FORT LEONARD WOOD, Missouri --
Seventy-eight enlisted Marines and 15 officers with the Marine Military Police Basic Course and the new Marine Military Police Officer Basic Course participated in the Law Enforcement Professional Exercise at Fort Leonard Wood, Missouri, April 12-14, 2016.
The exercise is a three-day training evolution made to test the expeditionary environment skills that the Marines have learned and practiced during their 70-day course.
“They are taking what they learned for the past 13 weeks and putting it into practice,” said Capt. Daniel Burton, the Military Police Officer Basic Course officer in-charge. “They’re going on foot patrols, conducting tactical site exploitation, and collecting evidence.”
Marines are taught in a classroom environment or through practical application during the 13 weeks of training prior to the exercise, but they don’t have many chances to see what it looks like in action.

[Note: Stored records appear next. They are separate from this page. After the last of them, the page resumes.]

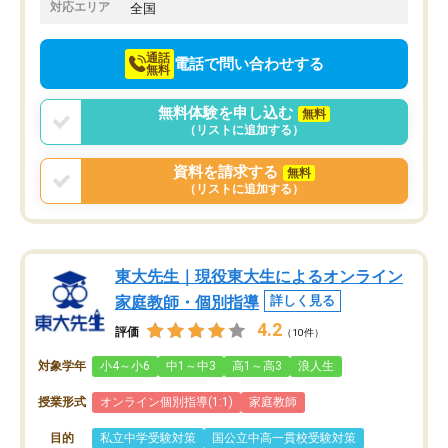
でお願いしました。来年の高校受験に
対応エリア
全国
向けて頑張っています。
通話
電話で問い合わせする
無料
無料体験を申し込む
無料
（リストに追加する）
資料を請求する
無料
（リストに追加する）
東大先生｜現役東大生によるオンライン
家庭教師・個別指導
詳しく見る
4.2
評価
（10件）
対象学年
小4～小6
中1～中3
高1～高3
浪人生
授業形式
オンライン個別指導(1:1)
家庭教師
目的
私立中学受験対策
国公立中高一貫校受験対策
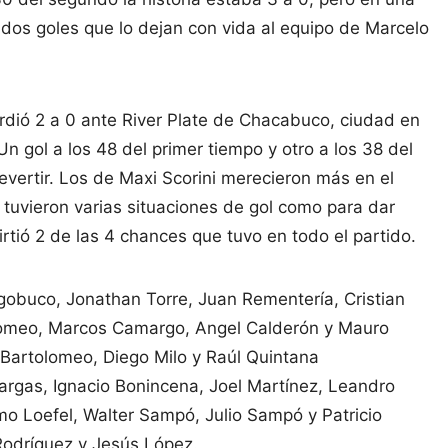
dos goles que lo dejan con vida al equipo de Marcelo
dió 2 a 0 ante River Plate de Chacabuco, ciudad en
n gol a los 48 del primer tiempo y otro a los 38 del
revertir. Los de Maxi Scorini merecieron más en el
 tuvieron varias situaciones de gol como para dar
virtió 2 de las 4 chances que tuvo en todo el partido.
obuco, Jonathan Torre, Juan Rementería, Cristian
olomeo, Marcos Camargo, Angel Calderón y Mauro
Bartolomeo, Diego Milo y Raúl Quintana
argas, Ignacio Bonincena, Joel Martínez, Leandro
o Loefel, Walter Sampó, Julio Sampó y Patricio
Rodríguez y Jesús López.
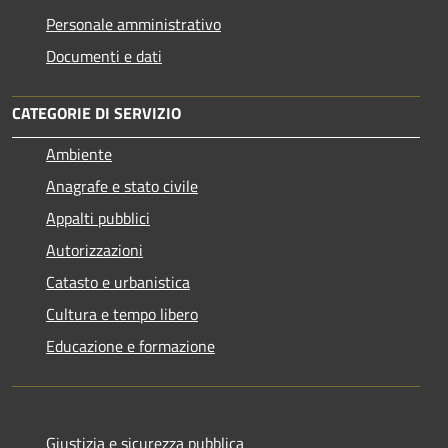
Personale amministrativo
Documenti e dati
CATEGORIE DI SERVIZIO
Ambiente
Anagrafe e stato civile
Appalti pubblici
Autorizzazioni
Catasto e urbanistica
Cultura e tempo libero
Educazione e formazione
Giustizia e sicurezza pubblica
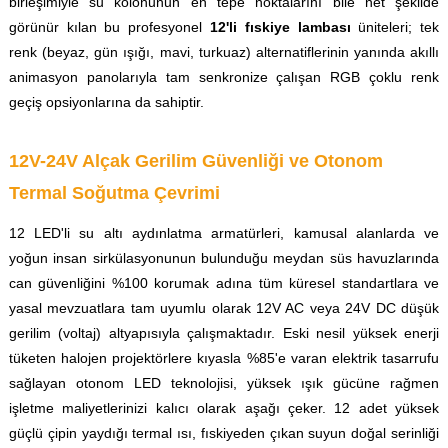
birleşimiyle su kolonunun en tepe noktalarını bile net şekilde
görünür kılan bu profesyonel
12'li fıskiye lambası
üniteleri; tek
renk (beyaz, gün ışığı, mavi, turkuaz) alternatiflerinin yanında akıllı
animasyon panolarıyla tam senkronize çalışan RGB çoklu renk
geçiş opsiyonlarına da sahiptir.
12V-24V Alçak Gerilim Güvenliği ve Otonom
Termal Soğutma Çevrimi
12 LED'li su altı aydınlatma armatürleri, kamusal alanlarda ve
yoğun insan sirkülasyonunun bulunduğu meydan süs havuzlarında
can güvenliğini %100 korumak adına tüm küresel standartlara ve
yasal mevzuatlara tam uyumlu olarak 12V AC veya 24V DC düşük
gerilim (voltaj) altyapısıyla çalışmaktadır. Eski nesil yüksek enerji
tüketen halojen projektörlere kıyasla %85'e varan elektrik tasarrufu
sağlayan otonom LED teknolojisi, yüksek ışık gücüne rağmen
işletme maliyetlerinizi kalıcı olarak aşağı çeker. 12 adet yüksek
güçlü çipin yaydığı termal ısı, fıskiyeden çıkan suyun doğal serinliği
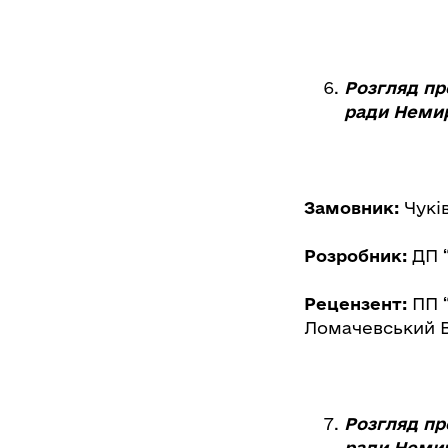
Розгляд пр
ради Немир
Замовник:
Чукі
Розробник:
ДП “
Рецензент:
ПП 
Ломачевський В
Розгляд пр
ради Немир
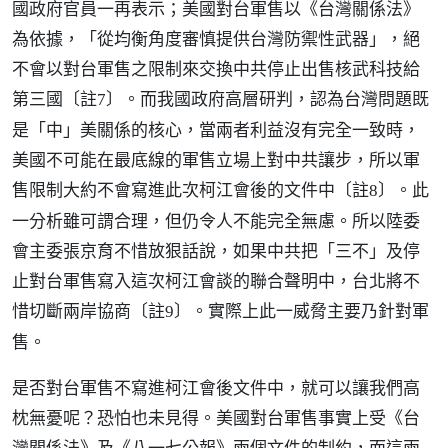
國政府官員一再表示；美國對台軍售以《台灣關係法》
為依據，「從均衡角度審慎提供台灣防禦性武器」，絕
不會以對台軍售之限制來交換中共停止出售核武科技給
第三國
。而我國政府高層研判，認為台灣問題既
〔註7〕
是「中」美關係的核心，當兩者利益沒有完全一致時，
美國不可能在最底線的軍售立場上對中共讓步，所以軍
售限制大約不會寫進此次柯江會後的文件中
。此
〔註8〕
一分析雖可謂合理，但仍令人不能完全無慮。所以陸委
會主委張京育不惜放狠話說，如果中共把「三不」及停
止對台軍售寫入這次柯江會談的聯合聲明中，台北將不
惜切斷兩岸協商
。實際上此一威脅主要乃針對軍
〔註9〕
售。
是否對台軍售不寫進柯江會後文件中，就可以讓我們高
枕無憂呢？恐怕也未見得。美國對台軍售事實上受《台
灣關係法》及《八一七公報》兩個文件的制約，而這兩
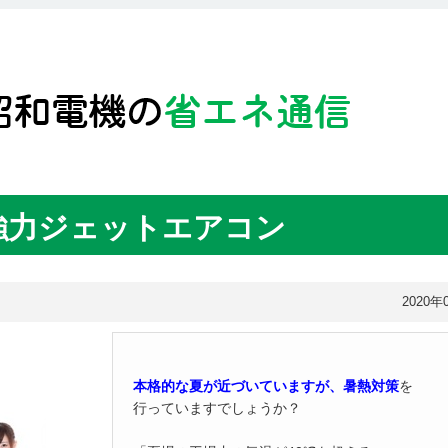
強力ジェットエアコン
2020年
本格的な夏が近づいていますが、暑熱対策
を
行っていますでしょうか？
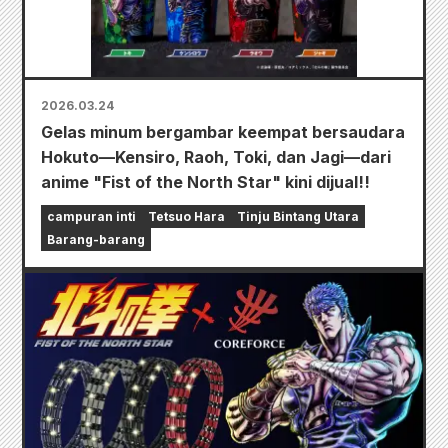
2026.03.24
Gelas minum bergambar keempat bersaudara
Hokuto—Kensiro, Raoh, Toki, dan Jagi—dari
anime "Fist of the North Star" kini dijual!!
campuran inti
Tetsuo Hara
Tinju Bintang Utara
Barang-barang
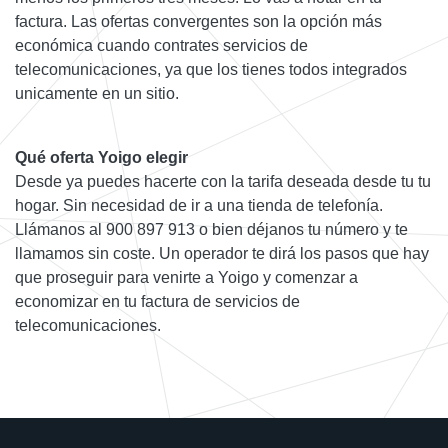
factura. Las ofertas convergentes son la opción más
económica cuando contrates servicios de
telecomunicaciones, ya que los tienes todos integrados
unicamente en un sitio.
Qué oferta Yoigo elegir
Desde ya puedes hacerte con la tarifa deseada desde tu tu
hogar. Sin necesidad de ir a una tienda de telefonía.
Llámanos al 900 897 913 o bien déjanos tu número y te
llamamos sin coste. Un operador te dirá los pasos que hay
que proseguir para venirte a Yoigo y comenzar a
economizar en tu factura de servicios de
telecomunicaciones.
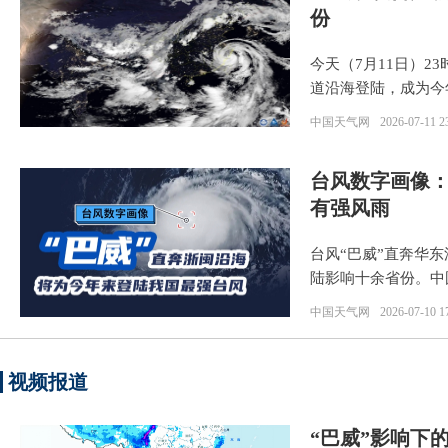
份
今天（7月11日）2
道沿海登陆，成为今
中国天气网
2026-07-11 2
台风数字画像：
有强风雨
台风“巴威”直奔华
陆影响十余省份。中
中国天气网
2026-07-10 1
视频报道
“巴威”影响下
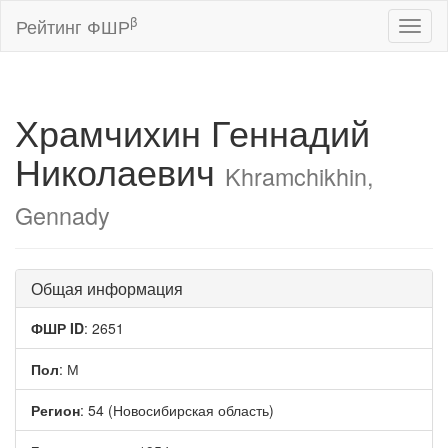
β
Рейтинг ФШР
Toggl
naviga
Храмчихин Геннадий
Николаевич
Khramchikhin,
Gennady
Общая информация
ФШР ID
: 2651
Пол
: М
Регион
: 54 (Новосибирская область)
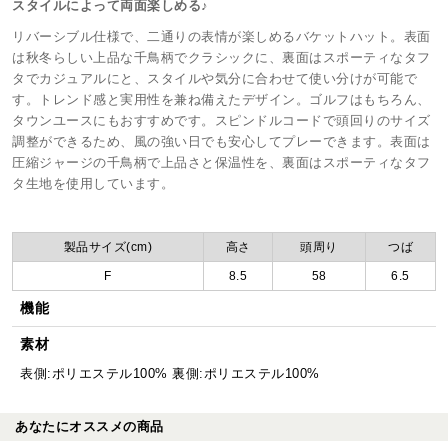
スタイルによって両面楽しめる♪
リバーシブル仕様で、二通りの表情が楽しめるバケットハット。表面
は秋冬らしい上品な千鳥柄でクラシックに、裏面はスポーティなタフ
タでカジュアルにと、スタイルや気分に合わせて使い分けが可能で
す。トレンド感と実用性を兼ね備えたデザイン。ゴルフはもちろん、
タウンユースにもおすすめです。スピンドルコードで頭回りのサイズ
調整ができるため、風の強い日でも安心してプレーできます。表面は
圧縮ジャージの千鳥柄で上品さと保温性を、裏面はスポーティなタフ
タ生地を使用しています。
製品サイズ(cm)
高さ
頭周り
つば
F
8.5
58
6.5
機能
素材
表側:ポリエステル100% 裏側:ポリエステル100%
あなたにオススメの商品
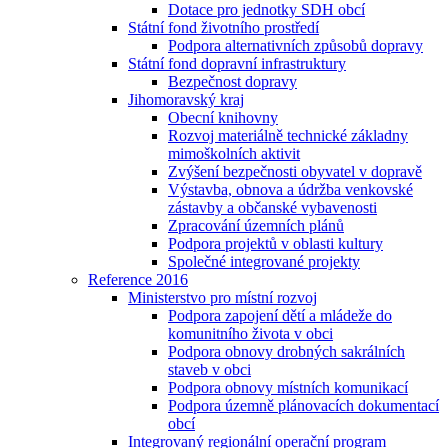
Dotace pro jednotky SDH obcí
Státní fond životního prostředí
Podpora alternativních způsobů dopravy
Státní fond dopravní infrastruktury
Bezpečnost dopravy
Jihomoravský kraj
Obecní knihovny
Rozvoj materiálně technické základny
mimoškolních aktivit
Zvýšení bezpečnosti obyvatel v dopravě
Výstavba, obnova a údržba venkovské
zástavby a občanské vybavenosti
Zpracování územních plánů
Podpora projektů v oblasti kultury
Společné integrované projekty
Reference 2016
Ministerstvo pro místní rozvoj
Podpora zapojení dětí a mládeže do
komunitního života v obci
Podpora obnovy drobných sakrálních
staveb v obci
Podpora obnovy místních komunikací
Podpora územně plánovacích dokumentací
obcí
Integrovaný regionální operační program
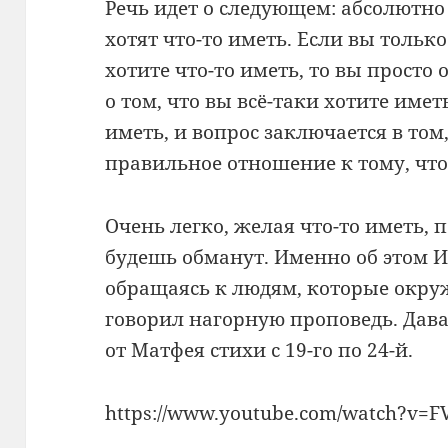
Речь идет о следующем: абсолютн
хотят что-то иметь. Если вы только
хотите что-то иметь, то вы просто
о том, что вы всё-таки хотите имет
иметь, и вопрос заключается в то
правильное отношение к тому, чт
Очень легко, желая что-то иметь, 
будешь обманут. Именно об этом И
обращаясь к людям, которые окруж
говорил нагорную проповедь. Дав
от Матфея стихи с 19-го по 24-й.
https://www.youtube.com/watch?v=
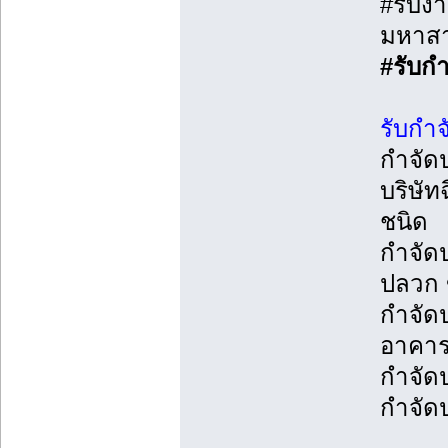
#รับงา
มหาส
#รับกำ
รับกำจ
กำจัด
บริษั
ชนิด
กำจัด
ปลวก 
กำจัด
อาคา
กำจัด
กำจัด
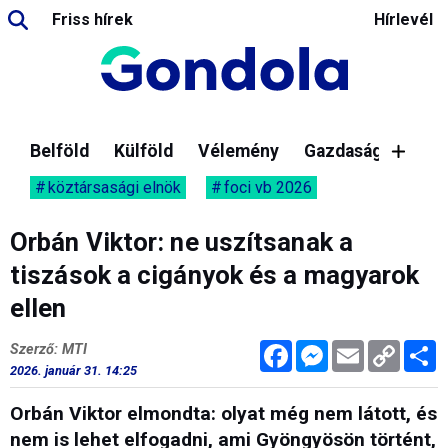
Friss hírek
Hírlevél
Belföld
Külföld
Vélemény
Gazdaság
köztársasági elnök
foci vb 2026
Orbán Viktor: ne uszítsanak a
tiszások a cigányok és a magyarok
ellen
Facebook
Messenger
Email
Copy
M
Szerző: MTI
Link
2026. január 31. 14:25
Orbán Viktor elmondta: olyat még nem látott, és
nem is lehet elfogadni, ami Gyöngyösön történt,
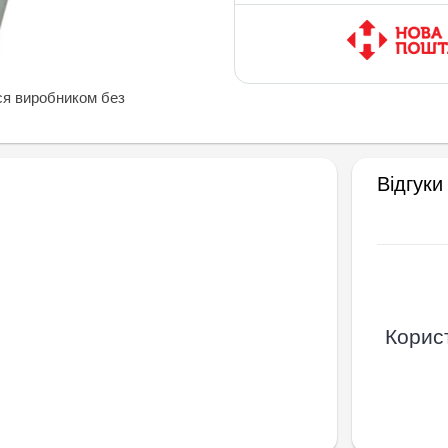
ся виробником без
Відгуки
Корист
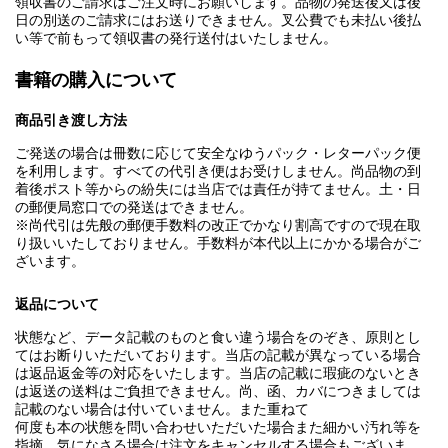
領収書のご請求はご注文時にお願いします。品物の発送後又は後
日の別送のご請求にはお送りできません。叉公費でも未払い後払
い等で前もって領収書の発行送付はいたしません。
書籍の購入について
商品引き渡し方法
ご発送の場合は冊数に応じて安全なゆうパック・レターパック便
を利用します。すべての代引き便はお受けしません。尚品物の到
着後ポスト等からの紛失には当店では責任が持てません。土・日
の郵便局窓口での発送はできません。
※尚代引は先般の郵便手数料の改正でかなり割高ですので現在取
り扱いいたしておりません。手数料が本代以上にかかる場合がご
ざいます。
返品について
状態など、データ記載のものと食い違う場合をのぞき、原則とし
てはお断りいただいております。当店の記載が異なっている場合
は返品返金等の対応をいたします。当店の記載に瑕疵のないとき
は返送の送料はご負担できません。尚、函、カバにつきましては
記載のない場合は付いていません。また重ねて
何度も本の状態を問い合わせいただいた場合また細かい汚れ等を
指摘、気になさる場合は注文をキャンセルする場合もございま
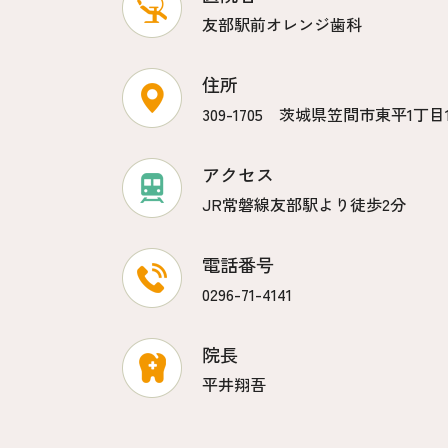
友部駅前オレンジ歯科
住所
309-1705 茨城県笠間市東平1丁目14
アクセス
JR常磐線友部駅より徒歩2分
電話番号
0296-71-4141
院長
平井翔吾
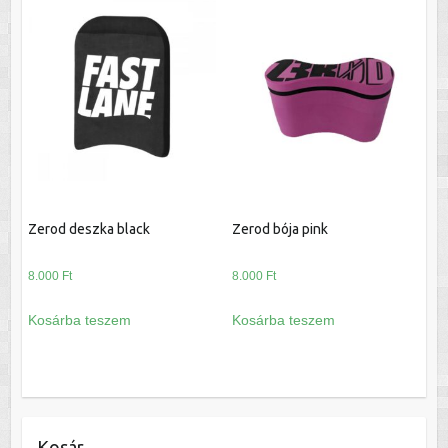
Zerod deszka black
Zerod bója pink
8.000
Ft
8.000
Ft
Kosárba teszem
Kosárba teszem
Kosár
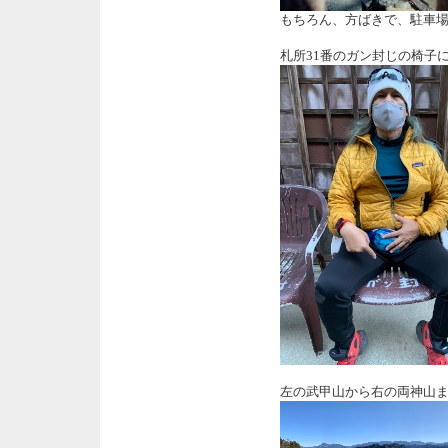
もちろん、方ばきで、駐車
札所31番のガン封じの椅子
左の武甲山から右の両神山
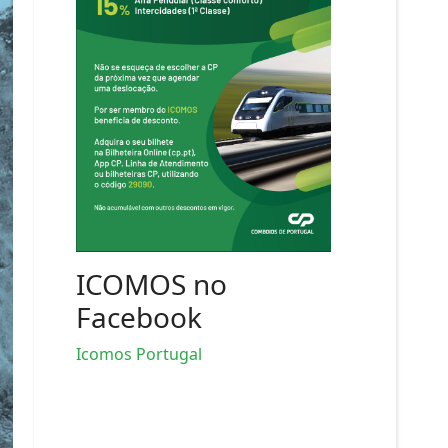
ICOMOS no
Facebook
Icomos Portugal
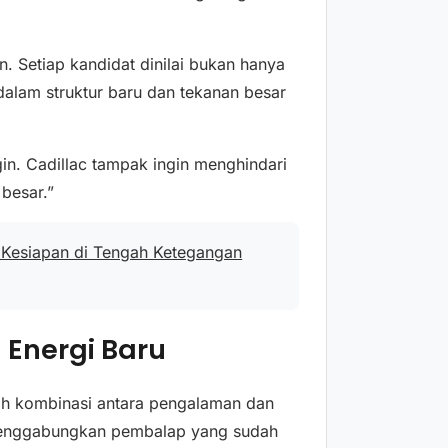
n. Setiap kandidat dinilai bukan hanya
dalam struktur baru dan tekanan besar
gin. Cadillac tampak ingin menghindari
 besar.”
l Kesiapan di Tengah Ketegangan
Energi Baru
alah kombinasi antara pengalaman dan
menggabungkan pembalap yang sudah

“You can teach something in a classroom environment and hope that they grasp the concept of it but it’s not until you come out here and actually exercise it that they truly understand the importance or difficulty of it,” said Burton.
According to Burton, having the ability to go out and practice the skills they are learning in an integrated environment is a great opportunity for officers to learn how to lead enlisted Marines.
“At The Basic School you learn how to be an officer but don’t necessarily interact or lead enlisted Marines on a regular basis; the first time most officers will do that is when they go to the fleet,” said 2nd. Lt. Mark Crum, a student at the Military Police Officer School.
Integrated training also allows for enlisted Marines to get the chance to learn how to work alongside officers, which they haven’t done in their careers until now.
“I really like the interaction we get with the officers,” said Pfc. Lucas Johnson, a student at the Military Police School. “I feel like junior Marines are intimidated by officers, but this shows us that we can talk and ask them questions.”
The exercise tests the mental and physical limitations of Marines looking to earn the title of military policeman or military police officer. Whether it’s by countless patrols up and down the hills of Missouri or the test of trying to remember every step in tactical site exploitation.
“The most challenging part of this exercise is changing the mindset from the garrison side of our job, to now the more expeditionary mindset of coming to the field,” said Staff Sgt. David Spurling, the lead instructor for team D, Military Police Instructor Company.
After the Marines have proven the skills they have learned from this exercise, they will graduate the course and go on to their assigned stations.